We downloaded the `model.joblib` from Milestone 3, installed the dependencies (`flask`, `scikit-learn`, `pandas`), and placed that at a project directory. We saved the code below as `main.py` and placed that at the project directory as well. Then we run:

```
flask --app main --host 0.0.0.0 --debug
```

In [1]:
#! pip install flask scikit-learn joblib pandas

In [2]:
from flask import Flask, request, jsonify
import joblib
import pandas as pd

app = Flask(__name__)

model = joblib.load("model.joblib")

def compute_prediction(data):
    df = pd.DataFrame(data).T
    return model.predict(df).tolist()

@app.route("/")
def index():
    return """
    <h1>Rain Prediction Service</h1>
    <p>
        <strong>Usage</strong>:<br />
        Make a JSON post request to the /predict url with 25 climate model outputs.
    </p>
    <p>
        <strong>Example</strong>:<br />
        <code>curl http://127.0.0.1:5000/predict
            -d '{"data":[1,2,3,4,53,11,22,37,41,53,11,24,31,44,53,11,22,35,42,53,12,23,31,42,53]}'
            -H "Content-Type: application/json"
        </code>
    </p>
    """

@app.route('/predict', methods=['POST'])
def rainfall_prediction():
    content = request.json
    prediction = compute_prediction(content["data"])
    results = {
        "prediction": prediction,
        "input": content["data"]
    }
    return jsonify(results)

## Deploy the API

We have used AWS EC2 for this lab.
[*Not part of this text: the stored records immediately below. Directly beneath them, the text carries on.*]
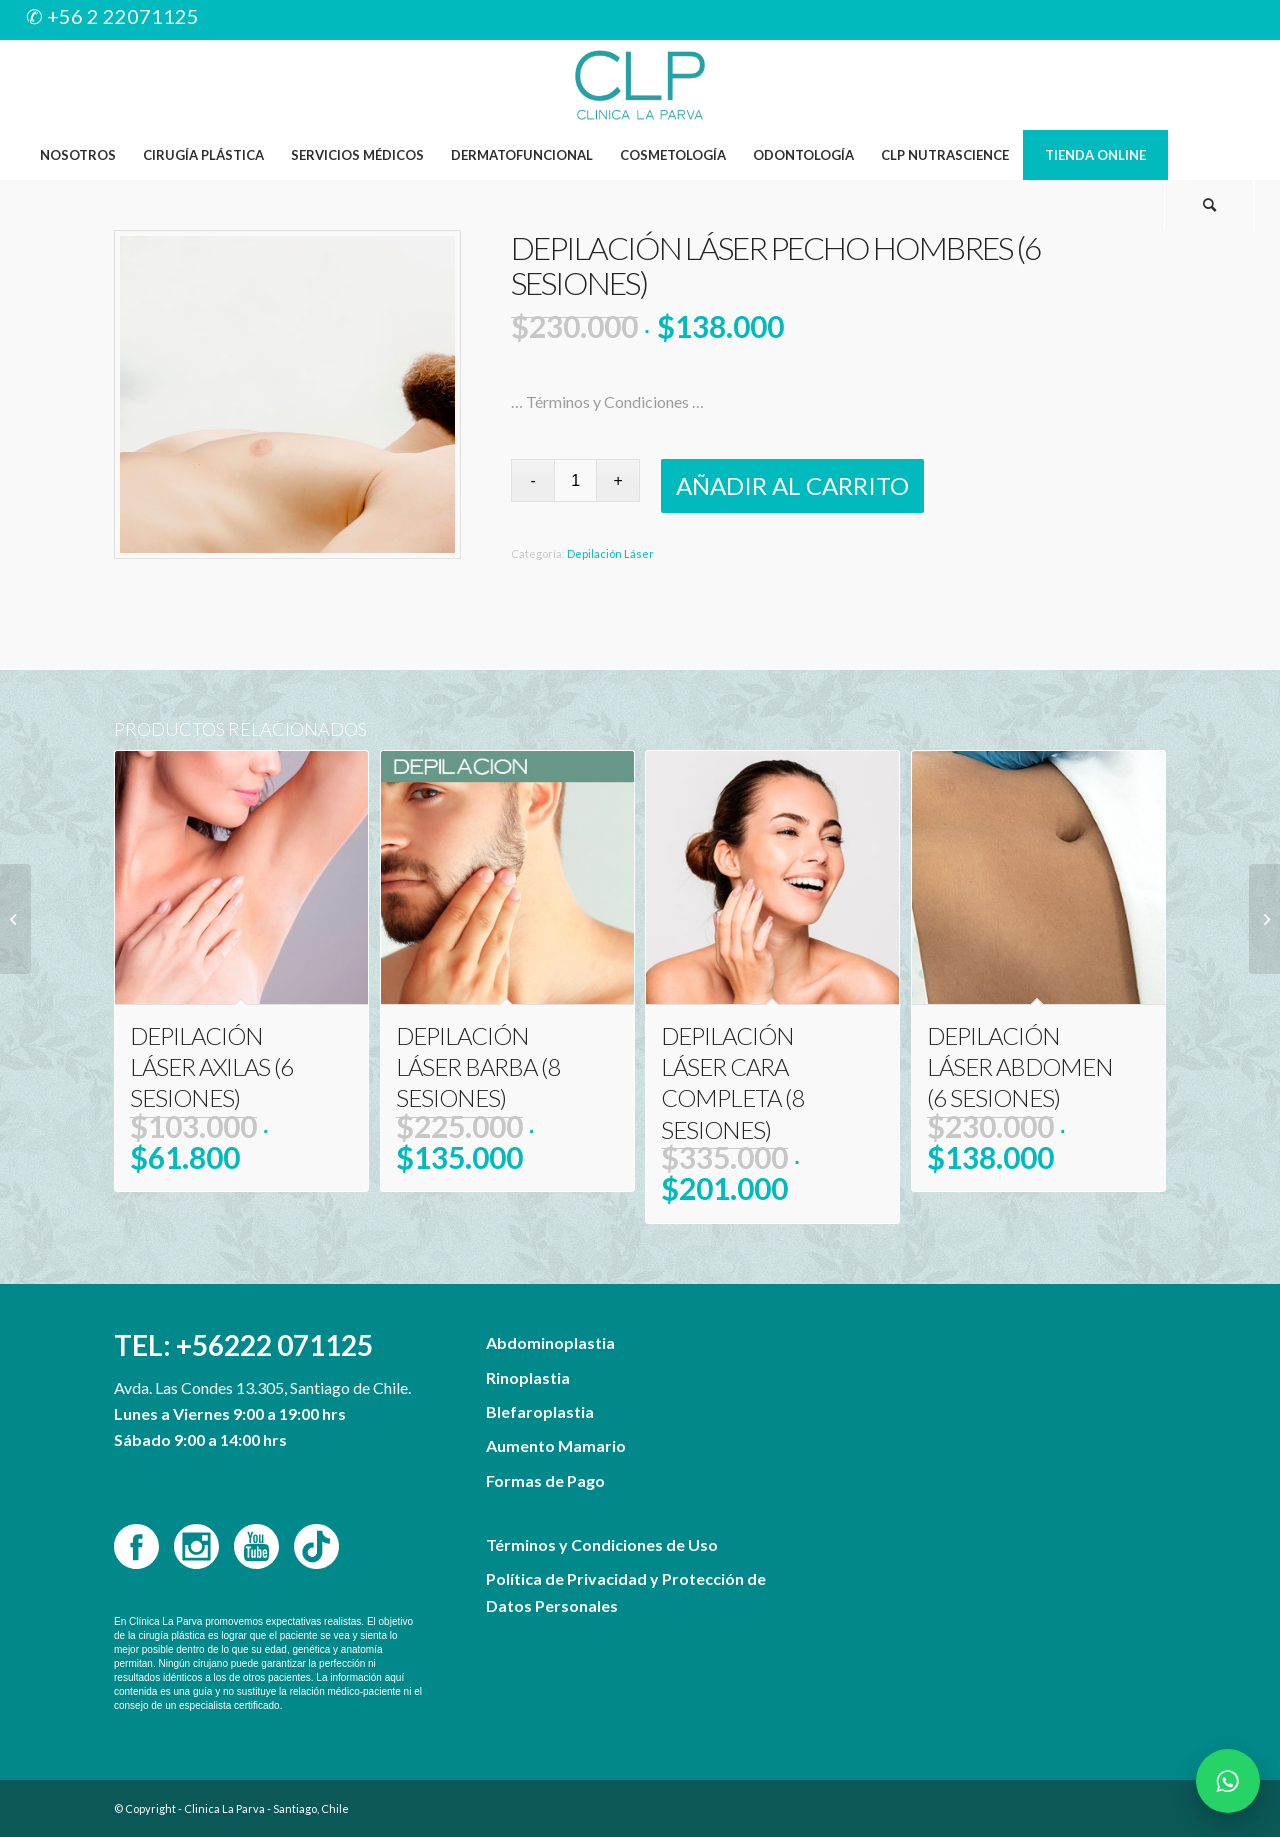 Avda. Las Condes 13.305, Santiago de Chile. (262, 1387)
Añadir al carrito (792, 485)
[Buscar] (1209, 205)
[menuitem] (77, 155)
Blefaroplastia (540, 1411)
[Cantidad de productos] (575, 480)
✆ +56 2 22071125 (112, 16)
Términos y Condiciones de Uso (602, 1544)
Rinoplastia (528, 1377)
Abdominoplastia (550, 1342)
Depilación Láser (610, 553)
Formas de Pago (545, 1480)
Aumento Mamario (556, 1445)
After making sure that the security group allows the port that we need (`5000` in our case here), we run the Flask app. Here is a screenshot showing the API in action.
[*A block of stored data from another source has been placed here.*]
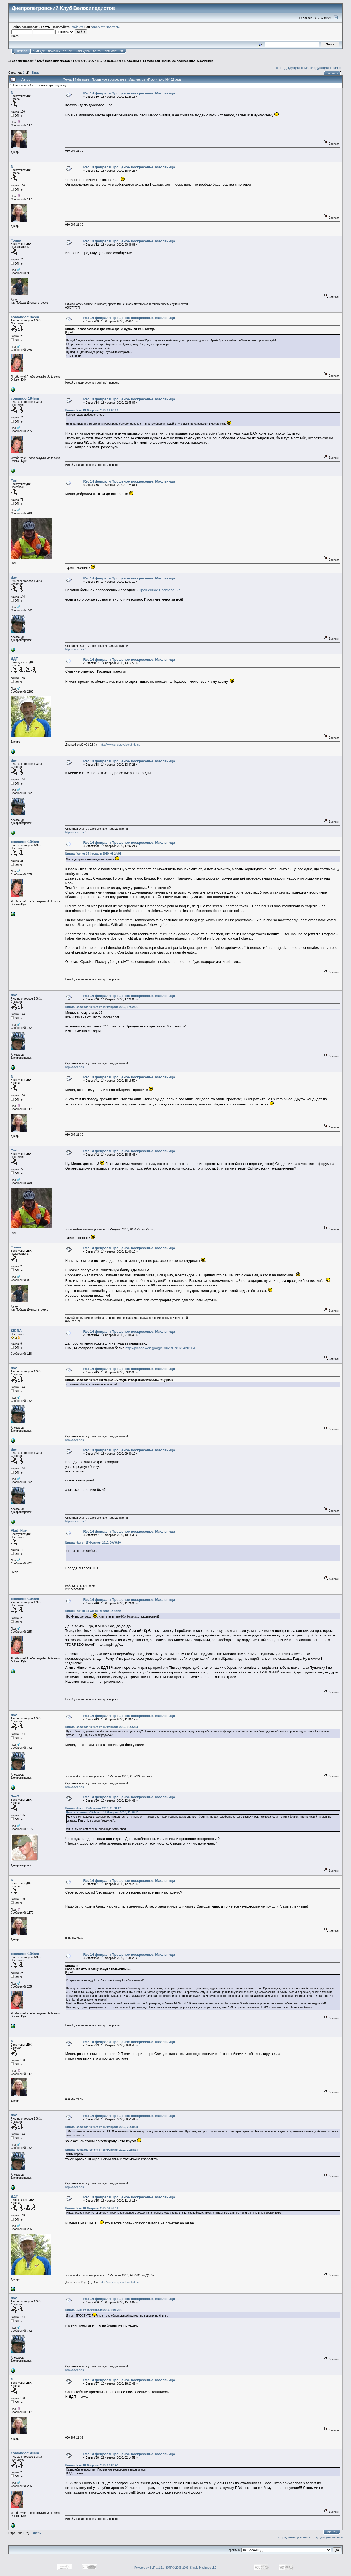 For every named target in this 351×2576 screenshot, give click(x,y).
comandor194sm (25, 317)
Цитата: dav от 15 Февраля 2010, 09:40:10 (93, 1542)
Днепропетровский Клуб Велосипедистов (39, 60)
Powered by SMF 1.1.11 (149, 2567)
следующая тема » (325, 68)
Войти (97, 51)
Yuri (14, 480)
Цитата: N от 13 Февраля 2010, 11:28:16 (91, 410)
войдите (78, 26)
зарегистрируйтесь (105, 26)
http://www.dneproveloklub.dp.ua (120, 744)
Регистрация (114, 51)
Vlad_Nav (19, 1531)
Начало (22, 51)
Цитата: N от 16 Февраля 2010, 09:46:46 (91, 2208)
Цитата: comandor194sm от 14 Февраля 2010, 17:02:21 (101, 1007)
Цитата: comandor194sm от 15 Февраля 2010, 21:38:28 (101, 2127)
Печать (333, 73)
![Screenshot showing the browser output of the `/` endpoint](images/m4-browser.png)

![Screenshot showing the curl output of the `/predict` endpoint](images/m4-curl.png)

## Milestone Summaries

This is a summary of what we have done across the milestones:

**Milestone 1**:
In milestone 1, we downloaded the data, combined the csv files, and preformed a EDA in both python and R. During this process we investigated csv join, load, and data type transformation performance between computers (CPU and RAM) while measuring RAM used. We then exported the data from python to R using the parquet file format to preform further EDA in R.

**Milestone 2**: In Milestone 2, we made the transition from working on our local machines to the cloud using Amazon Web Services (AWS).  We created a collaborative environment by setting up an EC2 instance with JupyterHub, installed all the necessary packages needed for our server, and added all team members as users.  We then set up a S3 bucket to read and store the data from the parquet file created in Milestone 1.  Once the data was read and loaded into the bucket, it was wrangled in preparation for use in machine learning models in Milestone 3.

**Milestone 3**: Initially, we performed some fundamental exploratory data analysis on the CSV file retrieved from S3. Subsequently, we partitioned the data into training and testing sets and proceeded to train an ensemble machine learning model using the RandomForestRegressor algorithm on the ml_data_SYD.csv file generated in Milestone 2. We evaluated the performance of the model using RMSE (root-mean-square error). To identify the optimal model, we utilized PySpark's MLlib to fine-tune some hyperparameters of a Random Forest and deployed the resulting model using Amazon EMR.

**Milestone 4**:
We used AWS EC2, a scalable virtual server, to host a flask app that returns a prediction using the model developed and trained in previous milestones via the POST endpoint `predict`.